Opening a business is both a scary and exciting endeavor. You’re passionate about something, and you’re ready to monetize that passion. It’s the American Dream! Opening and running your own business is a lot more difficult than it initially seems, though. There are expenses and permits you never even imagined. That doesn’t mean it’s impossible to open your own business, but there are a few things you should avoid doing from the beginning to keep yourself from making painful mistakes.
Don’t hire your friends and family
Unless it’s a joint effort from the beginning, it’s a bad idea to hire your friends and family as employees. The most important quality an employee can have is competence and a dedication to work. Hire someone who is familiar with what you’re doing and find different ways to involve your friends and family that are excited for you and your business to find success. They don’t need to work for you.
Buying used equipment
Especially when you’re first starting, it’s natural to want to save as much money as possible. Buying used equipment can be a risky thing, though. Used equipment isn’t going to last as long as new equipment, and therefore you’re much more likely to have to pay extra for repairs. Buying new equipment also comes with a warranty that will help cover the cost of damages. Used equipment doesn’t come with a warranty.

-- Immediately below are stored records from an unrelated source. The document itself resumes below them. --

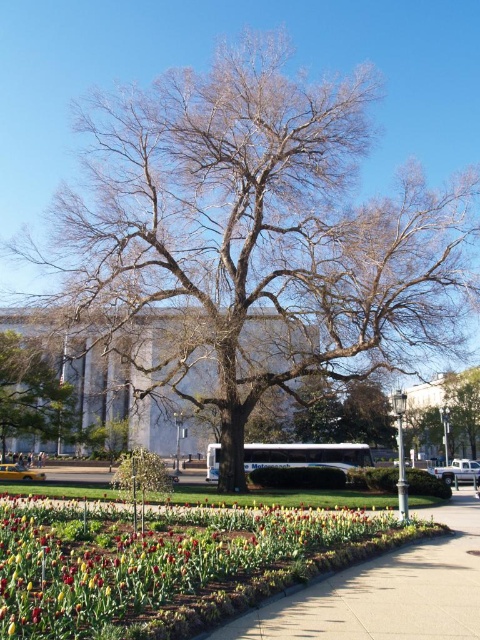 Looking at this image, can you confirm if bare wood tree at center is thinner than vivid multicolored tulips at center?

In fact, bare wood tree at center might be wider than vivid multicolored tulips at center.

Looking at this image, does bare wood tree at center appear over vivid multicolored tulips at center?

Correct, bare wood tree at center is located above vivid multicolored tulips at center.

Which is in front, point (284, 228) or point (131, 605)?

Point (131, 605) is more forward.

Identify the location of bare wood tree at center. Image resolution: width=480 pixels, height=640 pixels. (259, 225).

Does point (441, 298) come closer to viewer compared to point (6, 352)?

Yes.

In the scene shown: Is bare wood tree at center further to camera compared to green leafy tree at center?

→ No.

Which is in front, point (226, 216) or point (17, 435)?

Positioned in front is point (226, 216).

Locate an element on the screen. Image resolution: width=480 pixels, height=640 pixels. bare wood tree at center is located at coordinates (259, 225).

Is vivid multicolored tulips at center to the left of green leafy tree at center from the viewer's perspective?

No, vivid multicolored tulips at center is not to the left of green leafy tree at center.

Who is more distant from viewer, (15, 522) or (19, 413)?

The point (19, 413) is behind.

Locate an element on the screen. Image resolution: width=480 pixels, height=640 pixels. vivid multicolored tulips at center is located at coordinates (168, 563). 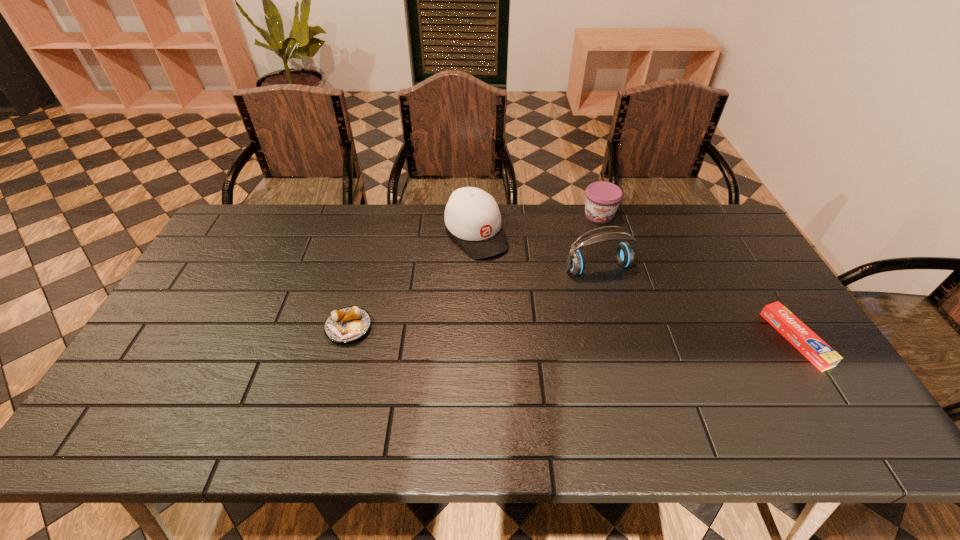 This screenshot has width=960, height=540. Find the location of `free space located on the ear cups of the headset`. free space located on the ear cups of the headset is located at coordinates (629, 315).

You are a GUI agent. You are given a task and a screenshot of the screen. Output one action in this format:
    pyautogui.click(x=<x>, y=<y>)
    Task: Click on the free region located on the ear cups of the headset
    The image size is (960, 540).
    Given the screenshot: What is the action you would take?
    pyautogui.click(x=642, y=337)

The height and width of the screenshot is (540, 960). I want to click on vacant space located on the front label of the jam, so click(602, 272).

Image resolution: width=960 pixels, height=540 pixels. In order to click on vacant space situated 0.100m on the front label of the jam in this screenshot , I will do `click(601, 245)`.

Locate an element on the screen. Image resolution: width=960 pixels, height=540 pixels. vacant region located on the front label of the jam is located at coordinates (602, 264).

At what (x,y) coordinates should I click in order to perform the action: click on vacant space located 0.240m on the front-facing side of the baseball cap. Please return your answer as a coordinate pair (x, y). The width and height of the screenshot is (960, 540). Looking at the image, I should click on (529, 309).

The width and height of the screenshot is (960, 540). Find the location of `blank space located 0.210m on the front-facing side of the baseball cap`. blank space located 0.210m on the front-facing side of the baseball cap is located at coordinates (523, 302).

Locate an element on the screen. This screenshot has height=540, width=960. free region located on the front-facing side of the baseball cap is located at coordinates (525, 305).

Identify the location of jam that is at the far edge. (602, 199).

At what (x,y) coordinates should I click in order to perform the action: click on baseball cap that is at the far edge. Please return your answer as a coordinate pair (x, y). Image resolution: width=960 pixels, height=540 pixels. Looking at the image, I should click on (472, 215). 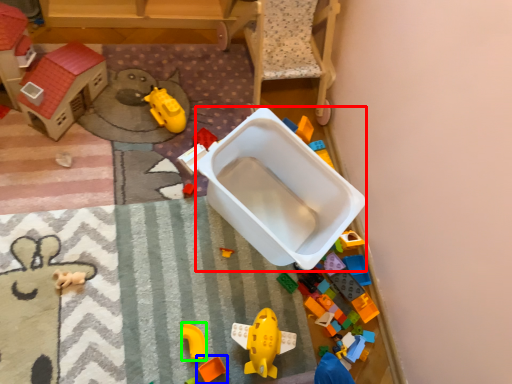 Question: Considering the real-world distances, which object is closest to storage box (highlighted by a red box)? toy (highlighted by a blue box) or toy (highlighted by a green box).

Choices:
 (A) toy
 (B) toy

Answer: (B) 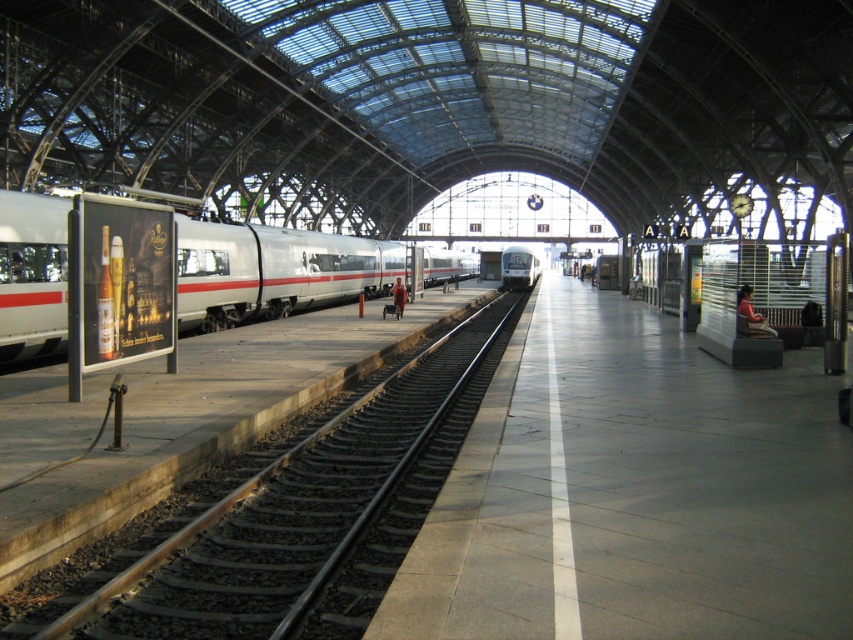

Not spending very much on rent
Keeping your overhead low is important. But if you’re in a workspace that doesn’t meet your needs to try and cut costs, your business will suffer. Don’t compromise on something like that.
Not investing in professional help
You’re an expert in your business, so let someone else be the expert in their own field. If you have no idea what you’re doing when it comes to contracting, payroll, or marketing, then hire someone who knows what they’re doing. You’ll end up saving money, because you won’t be wasting money on failed attempts before you crack and invest in professional help.